The intelligence work was going well. Better than well. She worked in my library every afternoon, cataloging communications and surveillance reports with that brilliant photographic memory. She'd built detailed timelines of Belyaev movements, cross-referenced contacts, identified patterns I'd missed. She was an asset. Not just because of her memory, but because she was smart. Analytical. Saw connections.

But it was the evenings I looked forward to most.

We had dinner together every night. Sometimes in the formal dining room with Mikhail and my brothers when family business required it. More often in my study or my bedroom, just the two of us. Conversation flowed easily now that the walls between us had come down. She told me about her childhood, her mother who'd died young, her complicated relationship with her father. I told her about growing up in the bratva, about my mother leaving, about the pressure of becoming Pakhan at thirty-three.
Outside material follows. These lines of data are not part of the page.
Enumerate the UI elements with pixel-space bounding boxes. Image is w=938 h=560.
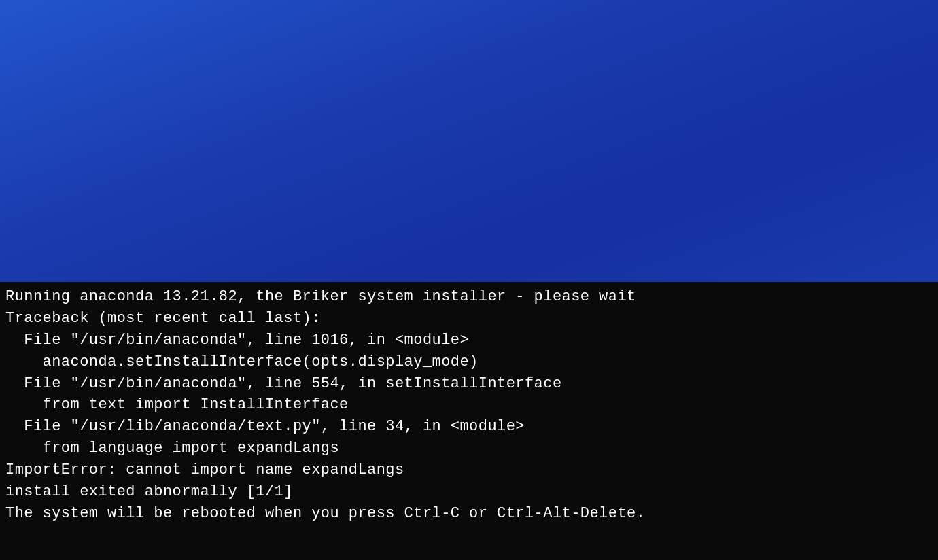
- terminal-line-9: ImportError: cannot import name expandLa…: [5, 459, 933, 481]
- blue-background-area: [0, 0, 938, 282]
- terminal-line-4: anaconda.setInstallInterface(opts.displa…: [5, 351, 933, 373]
- terminal-line-10: install exited abnormally [1/1]: [5, 481, 933, 503]
- terminal-line-5: File "/usr/bin/anaconda", line 554, in s…: [5, 373, 933, 395]
- terminal-line-7: File "/usr/lib/anaconda/text.py", line 3…: [5, 416, 933, 438]
- terminal-line-11: The system will be rebooted when you pre…: [5, 503, 933, 525]
- terminal-line-6: from text import InstallInterface: [5, 394, 933, 416]
- terminal-line-2: Traceback (most recent call last):: [5, 308, 933, 330]
- terminal-output-area: Running anaconda 13.21.82, the Briker sy…: [0, 282, 938, 560]
- terminal-line-3: File "/usr/bin/anaconda", line 1016, in …: [5, 330, 933, 351]
- terminal-line-1: Running anaconda 13.21.82, the Briker sy…: [5, 286, 933, 308]
- terminal-line-8: from language import expandLangs: [5, 438, 933, 459]
- screen: Running anaconda 13.21.82, the Briker sy…: [0, 0, 938, 560]
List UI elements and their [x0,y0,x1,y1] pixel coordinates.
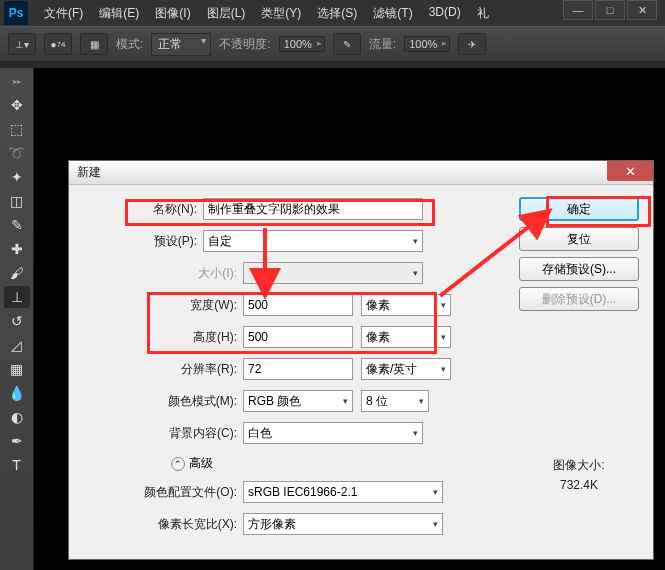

After dinner, things varied. Sometimes she wanted to be big—wanted adult conversation and wine and sex that left us both wrecked. Those nights I fucked her hard and watched her come apart under my hands. Watched her scream my name. Watched her float in that post-orgasmic haze where she was soft and pliant and completely mine.

Sometimes she just wanted to be held. Wanted to curl up against me on the sofa while I worked or read. Wanted my arms around her and my hand in her hair and the steady rhythm of my breathing to ground her. Those nights we didn't have sex. Just intimacy. Just connection. Just being together.

And sometimes—more and more frequently—she slipped into Little space.

It had happened gradually. The first time had been accidental, a week after we'd signed the contract. She'd had a nightmare about Sergei, woken up crying and small and needing comfort she couldn't articulate. I'd held her and whispered reassurances in Russian and watched her transform into someone younger. Someone who needed her Daddy.

After that, it became easier for her. More natural. She'd come to me in the evenings and ask if she could be little tonight. If Daddy would read to her. If she could color while I worked. If we could watch a movie with her in my lap.

I'd said yes every time. Had created space for Little Sophie in my life. In my home. In my heart.

Watching her bloom under my care had healed something in me I didn't know was broken. Some part of me that had been locked down since my mother left. Since I'd learned that emotional vulnerability was dangerous. That caring too much meant getting hurt.

Sophie made me want to care. Made me want to be vulnerable. Made me want to build a life instead of just surviving one.

I traced my finger down her spine. Watched goosebumps rise on her skin even through the t-shirt. Her body responded to my touch even when she was asleep. The knowledge made something possessive and primal stir in my chest.